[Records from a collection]

»»

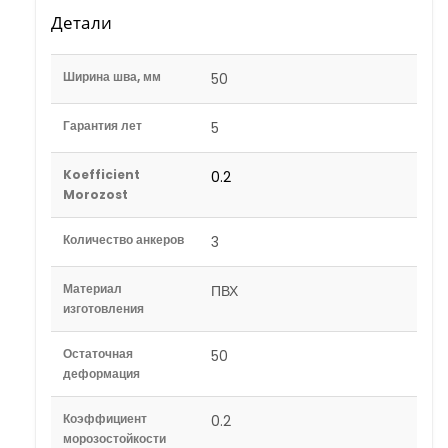
Детали
Ширина шва, мм
50
Гарантия лет
5
Koefficient
0.2
Morozost
Количество анкеров
3
Материал
ПВХ
изготовления
Остаточная
50
деформация
Коэффициент
0.2
морозостойкости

««

§ **Task to complete**:
From the first line to the last, output the data exactly, without the pictures.

§ **Solution for this problem**:
Детали
Ширина шва, мм
50
Гарантия лет
5
Koefficient
0.2
Morozost
Количество анкеров
3
Материал
ПВХ
изготовления
Остаточная
50
деформация
Коэффициент
0.2
морозостойкости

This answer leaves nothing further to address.